Thursday, December 5th, 2013

Melville House blogs this post about Indie books that may, or may not be, bestsellers.

The quarter of sales they site [sic] here is referring to total sales, which gives us no information about the total revenue. Self-published titles are likely to be marked in a lower price range, beginning at ninety-nine cents. So while this is a great campaign to appeal to authors interested in self-publishing, there’s no information for authors about the bottom line.

I’d say that quote is just as problematic as the problem cited.

Except the blogger wonders “A Quarter of What?” when right below is the explanation: “A Quarter of the Top 100 books on Amazon are Indie-published.” I don’t think Amazon was saying that Indie titles are responsible for a quarter of the revenue. Amazon is saying that of the top 100 books on Amazon, 25 of them were Indie published.

She goes on to say this:

So while this is a great campaign to appeal to authors interested in self-publishing, there’s no information for authors about the bottom line.

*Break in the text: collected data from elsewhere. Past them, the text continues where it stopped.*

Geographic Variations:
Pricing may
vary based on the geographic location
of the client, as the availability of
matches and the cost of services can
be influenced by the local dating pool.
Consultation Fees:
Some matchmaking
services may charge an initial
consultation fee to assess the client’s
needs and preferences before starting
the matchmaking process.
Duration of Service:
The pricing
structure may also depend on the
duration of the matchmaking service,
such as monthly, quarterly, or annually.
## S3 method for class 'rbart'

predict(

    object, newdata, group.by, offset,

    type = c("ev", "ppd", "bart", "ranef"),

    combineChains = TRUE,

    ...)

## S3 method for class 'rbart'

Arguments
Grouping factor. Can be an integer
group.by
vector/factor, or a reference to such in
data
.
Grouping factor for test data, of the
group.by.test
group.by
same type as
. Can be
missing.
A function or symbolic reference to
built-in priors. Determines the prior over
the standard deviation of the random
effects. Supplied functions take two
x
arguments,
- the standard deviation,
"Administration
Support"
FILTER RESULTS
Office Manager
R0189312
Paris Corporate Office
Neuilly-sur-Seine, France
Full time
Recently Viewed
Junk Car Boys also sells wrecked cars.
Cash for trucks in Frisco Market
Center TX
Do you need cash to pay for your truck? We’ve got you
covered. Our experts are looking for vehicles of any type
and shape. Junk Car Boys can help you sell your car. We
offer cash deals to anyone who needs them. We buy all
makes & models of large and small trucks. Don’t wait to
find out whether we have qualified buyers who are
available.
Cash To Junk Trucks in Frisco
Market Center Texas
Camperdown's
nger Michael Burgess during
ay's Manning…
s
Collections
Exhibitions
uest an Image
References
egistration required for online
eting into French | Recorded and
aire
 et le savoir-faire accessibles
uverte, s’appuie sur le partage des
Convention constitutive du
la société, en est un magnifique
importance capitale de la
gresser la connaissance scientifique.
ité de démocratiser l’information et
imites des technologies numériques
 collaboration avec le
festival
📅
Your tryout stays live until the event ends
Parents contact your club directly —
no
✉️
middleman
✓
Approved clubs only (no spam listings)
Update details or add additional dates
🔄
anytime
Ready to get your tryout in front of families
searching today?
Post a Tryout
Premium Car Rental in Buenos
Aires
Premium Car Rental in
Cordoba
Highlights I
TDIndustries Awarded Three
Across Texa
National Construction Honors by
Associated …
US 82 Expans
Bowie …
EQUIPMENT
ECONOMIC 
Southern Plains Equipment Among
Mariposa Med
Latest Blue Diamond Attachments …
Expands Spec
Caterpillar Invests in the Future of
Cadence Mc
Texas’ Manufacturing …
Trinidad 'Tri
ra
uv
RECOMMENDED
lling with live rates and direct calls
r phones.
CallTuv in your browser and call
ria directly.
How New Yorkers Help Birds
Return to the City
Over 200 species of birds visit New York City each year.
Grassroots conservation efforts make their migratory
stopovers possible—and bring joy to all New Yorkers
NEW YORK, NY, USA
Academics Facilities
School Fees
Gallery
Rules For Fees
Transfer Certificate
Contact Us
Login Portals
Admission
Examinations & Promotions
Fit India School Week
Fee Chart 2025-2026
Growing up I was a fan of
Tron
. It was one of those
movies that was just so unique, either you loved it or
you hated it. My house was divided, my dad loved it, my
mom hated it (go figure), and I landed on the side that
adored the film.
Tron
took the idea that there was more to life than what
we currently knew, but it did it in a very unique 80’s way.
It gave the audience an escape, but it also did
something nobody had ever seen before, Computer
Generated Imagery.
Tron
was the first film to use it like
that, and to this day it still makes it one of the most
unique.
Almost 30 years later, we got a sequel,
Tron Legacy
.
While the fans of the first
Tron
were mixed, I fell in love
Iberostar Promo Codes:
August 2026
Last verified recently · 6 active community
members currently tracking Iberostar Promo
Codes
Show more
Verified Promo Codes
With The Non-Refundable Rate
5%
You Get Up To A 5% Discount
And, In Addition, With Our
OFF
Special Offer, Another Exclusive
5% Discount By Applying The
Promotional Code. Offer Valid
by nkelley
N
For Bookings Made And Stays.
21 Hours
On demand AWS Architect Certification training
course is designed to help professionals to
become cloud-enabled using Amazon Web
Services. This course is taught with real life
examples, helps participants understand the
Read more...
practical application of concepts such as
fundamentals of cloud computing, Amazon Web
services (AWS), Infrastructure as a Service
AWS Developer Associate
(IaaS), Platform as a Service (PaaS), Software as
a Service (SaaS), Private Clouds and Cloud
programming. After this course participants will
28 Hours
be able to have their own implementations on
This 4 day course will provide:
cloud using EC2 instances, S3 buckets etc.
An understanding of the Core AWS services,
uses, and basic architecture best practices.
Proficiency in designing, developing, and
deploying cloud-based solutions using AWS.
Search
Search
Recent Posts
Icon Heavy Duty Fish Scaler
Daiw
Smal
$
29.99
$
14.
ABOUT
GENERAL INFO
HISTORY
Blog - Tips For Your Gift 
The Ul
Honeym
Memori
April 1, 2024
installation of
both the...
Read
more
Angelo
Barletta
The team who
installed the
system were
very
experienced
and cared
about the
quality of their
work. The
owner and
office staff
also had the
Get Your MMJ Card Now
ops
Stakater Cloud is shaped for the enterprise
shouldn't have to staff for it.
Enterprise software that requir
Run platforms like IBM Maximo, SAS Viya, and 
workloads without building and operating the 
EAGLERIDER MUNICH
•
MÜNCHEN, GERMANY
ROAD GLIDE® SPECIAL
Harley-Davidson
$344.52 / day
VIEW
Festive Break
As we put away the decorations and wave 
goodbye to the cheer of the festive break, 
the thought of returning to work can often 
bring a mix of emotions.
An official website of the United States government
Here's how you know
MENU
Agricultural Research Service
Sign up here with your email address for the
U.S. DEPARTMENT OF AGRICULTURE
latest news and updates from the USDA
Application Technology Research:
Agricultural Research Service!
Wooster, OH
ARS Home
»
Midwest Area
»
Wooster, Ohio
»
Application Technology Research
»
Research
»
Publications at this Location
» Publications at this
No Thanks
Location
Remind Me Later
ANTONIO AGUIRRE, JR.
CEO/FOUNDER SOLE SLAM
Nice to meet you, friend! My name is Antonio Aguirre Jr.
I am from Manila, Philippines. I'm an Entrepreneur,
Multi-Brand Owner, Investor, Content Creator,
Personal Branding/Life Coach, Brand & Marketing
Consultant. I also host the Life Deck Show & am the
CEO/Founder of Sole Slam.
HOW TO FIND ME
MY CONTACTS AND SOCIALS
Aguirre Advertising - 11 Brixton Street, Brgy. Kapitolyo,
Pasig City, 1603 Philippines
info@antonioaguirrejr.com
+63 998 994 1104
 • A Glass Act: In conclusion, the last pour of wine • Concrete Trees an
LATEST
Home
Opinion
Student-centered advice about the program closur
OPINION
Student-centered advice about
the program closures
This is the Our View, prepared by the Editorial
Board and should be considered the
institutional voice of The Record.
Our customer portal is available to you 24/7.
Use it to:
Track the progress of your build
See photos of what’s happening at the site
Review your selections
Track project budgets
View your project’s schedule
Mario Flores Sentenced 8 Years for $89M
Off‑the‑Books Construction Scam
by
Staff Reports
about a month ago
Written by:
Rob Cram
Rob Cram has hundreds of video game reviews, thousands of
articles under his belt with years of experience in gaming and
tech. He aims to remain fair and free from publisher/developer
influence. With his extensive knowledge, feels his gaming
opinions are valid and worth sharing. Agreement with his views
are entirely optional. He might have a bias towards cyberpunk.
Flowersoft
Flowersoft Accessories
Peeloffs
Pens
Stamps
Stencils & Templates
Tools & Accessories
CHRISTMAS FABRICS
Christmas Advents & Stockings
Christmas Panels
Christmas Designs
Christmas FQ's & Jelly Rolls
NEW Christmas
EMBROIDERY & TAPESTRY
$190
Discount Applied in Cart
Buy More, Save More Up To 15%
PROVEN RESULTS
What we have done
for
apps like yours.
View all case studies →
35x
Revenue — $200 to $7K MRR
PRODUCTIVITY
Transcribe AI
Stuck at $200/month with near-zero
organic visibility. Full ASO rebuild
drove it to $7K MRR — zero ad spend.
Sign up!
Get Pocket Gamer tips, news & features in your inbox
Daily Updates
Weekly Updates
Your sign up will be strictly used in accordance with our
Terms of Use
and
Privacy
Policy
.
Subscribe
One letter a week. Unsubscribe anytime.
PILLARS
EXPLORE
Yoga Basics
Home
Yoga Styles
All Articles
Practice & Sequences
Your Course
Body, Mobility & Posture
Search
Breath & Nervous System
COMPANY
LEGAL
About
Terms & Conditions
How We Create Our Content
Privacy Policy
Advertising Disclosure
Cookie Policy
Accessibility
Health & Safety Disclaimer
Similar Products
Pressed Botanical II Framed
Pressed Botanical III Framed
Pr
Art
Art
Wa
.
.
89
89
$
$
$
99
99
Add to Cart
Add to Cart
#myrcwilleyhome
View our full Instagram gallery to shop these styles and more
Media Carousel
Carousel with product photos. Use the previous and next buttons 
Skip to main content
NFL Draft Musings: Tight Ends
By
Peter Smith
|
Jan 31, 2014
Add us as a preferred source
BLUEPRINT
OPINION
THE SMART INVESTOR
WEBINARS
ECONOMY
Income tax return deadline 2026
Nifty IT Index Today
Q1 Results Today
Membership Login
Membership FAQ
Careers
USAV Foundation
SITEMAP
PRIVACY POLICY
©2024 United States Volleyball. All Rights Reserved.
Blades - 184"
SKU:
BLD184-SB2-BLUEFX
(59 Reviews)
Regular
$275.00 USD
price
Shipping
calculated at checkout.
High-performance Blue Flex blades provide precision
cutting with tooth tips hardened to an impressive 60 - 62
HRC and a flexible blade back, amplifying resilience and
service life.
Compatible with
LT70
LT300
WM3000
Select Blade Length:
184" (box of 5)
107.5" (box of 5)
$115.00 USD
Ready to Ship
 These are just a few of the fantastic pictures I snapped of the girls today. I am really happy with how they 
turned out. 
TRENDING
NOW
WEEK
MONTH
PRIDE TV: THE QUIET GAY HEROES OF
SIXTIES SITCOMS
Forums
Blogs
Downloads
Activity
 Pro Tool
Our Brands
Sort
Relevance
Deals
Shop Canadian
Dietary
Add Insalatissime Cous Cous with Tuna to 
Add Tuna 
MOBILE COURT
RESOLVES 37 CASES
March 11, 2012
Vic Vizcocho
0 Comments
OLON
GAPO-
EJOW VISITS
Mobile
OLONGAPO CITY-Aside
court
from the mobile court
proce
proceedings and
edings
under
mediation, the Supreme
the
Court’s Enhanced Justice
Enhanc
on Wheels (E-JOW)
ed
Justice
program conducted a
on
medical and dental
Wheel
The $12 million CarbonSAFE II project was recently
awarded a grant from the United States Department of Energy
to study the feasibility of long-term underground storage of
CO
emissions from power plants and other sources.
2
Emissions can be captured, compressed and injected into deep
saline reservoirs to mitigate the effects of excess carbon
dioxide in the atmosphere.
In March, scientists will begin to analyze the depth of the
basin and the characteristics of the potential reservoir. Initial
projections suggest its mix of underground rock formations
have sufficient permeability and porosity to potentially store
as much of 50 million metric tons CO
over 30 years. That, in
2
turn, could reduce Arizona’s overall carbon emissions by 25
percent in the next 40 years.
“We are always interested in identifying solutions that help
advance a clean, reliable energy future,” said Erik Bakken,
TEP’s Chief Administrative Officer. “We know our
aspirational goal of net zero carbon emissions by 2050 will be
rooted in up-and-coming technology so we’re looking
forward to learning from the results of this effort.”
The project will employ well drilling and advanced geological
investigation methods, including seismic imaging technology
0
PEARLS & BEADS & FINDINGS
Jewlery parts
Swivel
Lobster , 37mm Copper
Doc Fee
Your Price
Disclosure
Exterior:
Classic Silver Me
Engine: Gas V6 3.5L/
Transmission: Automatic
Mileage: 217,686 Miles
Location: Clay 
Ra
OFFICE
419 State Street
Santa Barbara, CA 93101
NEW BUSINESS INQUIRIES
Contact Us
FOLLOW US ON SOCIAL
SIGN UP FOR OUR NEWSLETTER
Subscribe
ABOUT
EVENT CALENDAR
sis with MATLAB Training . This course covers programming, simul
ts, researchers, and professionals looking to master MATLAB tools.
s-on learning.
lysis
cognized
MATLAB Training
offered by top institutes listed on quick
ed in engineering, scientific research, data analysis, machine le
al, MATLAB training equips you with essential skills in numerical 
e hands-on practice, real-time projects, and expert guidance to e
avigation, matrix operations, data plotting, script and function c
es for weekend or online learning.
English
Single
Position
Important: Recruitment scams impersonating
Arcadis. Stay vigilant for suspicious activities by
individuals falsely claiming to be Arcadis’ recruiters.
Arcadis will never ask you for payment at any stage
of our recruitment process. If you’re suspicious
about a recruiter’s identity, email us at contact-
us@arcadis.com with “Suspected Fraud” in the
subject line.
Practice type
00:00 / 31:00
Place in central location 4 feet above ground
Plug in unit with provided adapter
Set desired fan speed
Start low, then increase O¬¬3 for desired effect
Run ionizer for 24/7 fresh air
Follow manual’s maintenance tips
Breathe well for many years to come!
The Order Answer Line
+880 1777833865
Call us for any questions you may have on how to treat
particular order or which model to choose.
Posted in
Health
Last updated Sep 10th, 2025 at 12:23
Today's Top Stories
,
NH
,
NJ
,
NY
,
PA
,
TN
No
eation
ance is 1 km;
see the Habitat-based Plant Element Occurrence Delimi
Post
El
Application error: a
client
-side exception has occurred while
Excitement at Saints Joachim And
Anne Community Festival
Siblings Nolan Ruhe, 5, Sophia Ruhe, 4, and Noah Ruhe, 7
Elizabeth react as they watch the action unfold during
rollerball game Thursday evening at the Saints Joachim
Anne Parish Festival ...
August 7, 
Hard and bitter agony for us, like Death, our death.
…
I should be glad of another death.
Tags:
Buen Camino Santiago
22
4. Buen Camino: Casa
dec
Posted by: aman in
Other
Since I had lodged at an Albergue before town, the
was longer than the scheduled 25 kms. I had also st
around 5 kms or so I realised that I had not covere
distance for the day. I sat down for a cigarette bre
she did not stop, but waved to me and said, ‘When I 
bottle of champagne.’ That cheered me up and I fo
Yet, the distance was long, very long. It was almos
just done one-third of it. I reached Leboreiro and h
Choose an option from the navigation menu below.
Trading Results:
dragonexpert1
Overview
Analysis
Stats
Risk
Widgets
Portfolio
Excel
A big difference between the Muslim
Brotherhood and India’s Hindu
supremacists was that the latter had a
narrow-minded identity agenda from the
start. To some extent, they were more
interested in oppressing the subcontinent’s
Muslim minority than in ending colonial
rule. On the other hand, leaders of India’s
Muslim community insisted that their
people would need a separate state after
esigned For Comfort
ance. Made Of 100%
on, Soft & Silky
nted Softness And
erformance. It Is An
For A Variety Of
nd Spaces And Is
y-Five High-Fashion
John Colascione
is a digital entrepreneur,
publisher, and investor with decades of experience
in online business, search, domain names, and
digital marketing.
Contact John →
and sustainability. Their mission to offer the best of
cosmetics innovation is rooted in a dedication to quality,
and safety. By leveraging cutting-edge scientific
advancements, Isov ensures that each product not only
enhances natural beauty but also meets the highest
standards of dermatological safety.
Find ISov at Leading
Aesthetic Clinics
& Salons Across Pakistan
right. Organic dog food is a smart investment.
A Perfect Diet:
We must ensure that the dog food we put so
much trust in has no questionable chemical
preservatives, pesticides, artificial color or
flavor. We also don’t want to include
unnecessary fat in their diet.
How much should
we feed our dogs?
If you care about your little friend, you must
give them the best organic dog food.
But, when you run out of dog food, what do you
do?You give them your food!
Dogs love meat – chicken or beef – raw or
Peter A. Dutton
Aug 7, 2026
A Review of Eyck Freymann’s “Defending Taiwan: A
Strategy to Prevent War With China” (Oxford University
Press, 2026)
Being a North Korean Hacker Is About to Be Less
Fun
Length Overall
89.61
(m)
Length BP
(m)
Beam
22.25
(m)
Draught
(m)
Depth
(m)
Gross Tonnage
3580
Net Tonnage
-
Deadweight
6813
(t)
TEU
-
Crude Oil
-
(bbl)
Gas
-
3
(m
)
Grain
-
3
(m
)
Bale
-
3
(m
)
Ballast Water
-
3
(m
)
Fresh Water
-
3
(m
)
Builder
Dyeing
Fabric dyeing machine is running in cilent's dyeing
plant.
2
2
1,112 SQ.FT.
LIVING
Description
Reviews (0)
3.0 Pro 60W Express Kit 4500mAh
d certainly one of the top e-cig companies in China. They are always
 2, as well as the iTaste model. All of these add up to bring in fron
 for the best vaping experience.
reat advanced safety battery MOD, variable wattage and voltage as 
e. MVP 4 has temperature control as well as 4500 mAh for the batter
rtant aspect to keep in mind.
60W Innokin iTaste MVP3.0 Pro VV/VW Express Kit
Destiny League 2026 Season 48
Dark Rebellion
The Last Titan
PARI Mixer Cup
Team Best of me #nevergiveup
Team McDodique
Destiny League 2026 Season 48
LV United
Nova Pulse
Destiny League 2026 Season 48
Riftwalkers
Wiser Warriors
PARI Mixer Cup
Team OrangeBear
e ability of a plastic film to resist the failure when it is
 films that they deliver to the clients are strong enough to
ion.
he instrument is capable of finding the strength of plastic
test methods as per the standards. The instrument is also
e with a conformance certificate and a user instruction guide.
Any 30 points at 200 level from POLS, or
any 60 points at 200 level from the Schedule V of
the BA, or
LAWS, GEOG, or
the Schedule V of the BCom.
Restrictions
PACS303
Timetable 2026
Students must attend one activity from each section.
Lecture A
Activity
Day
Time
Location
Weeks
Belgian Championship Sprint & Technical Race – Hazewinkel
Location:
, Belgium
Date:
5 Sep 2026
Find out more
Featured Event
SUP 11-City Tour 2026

OK, look, I don’t get why this is so hard for those in traditional publishing to grasp. Maybe it’s because they know the statements they send to authors are pretty close to impenetrable when an author wants to know how she’s doing. But really, when I see my self-published income, I know exactly what the book cost me to put out, and I know the percentage Amazon (and other vendors) are paying me. And guess what? I have no problem figuring out whether I’m making more self-publishing or traditionally publishing.

None at all.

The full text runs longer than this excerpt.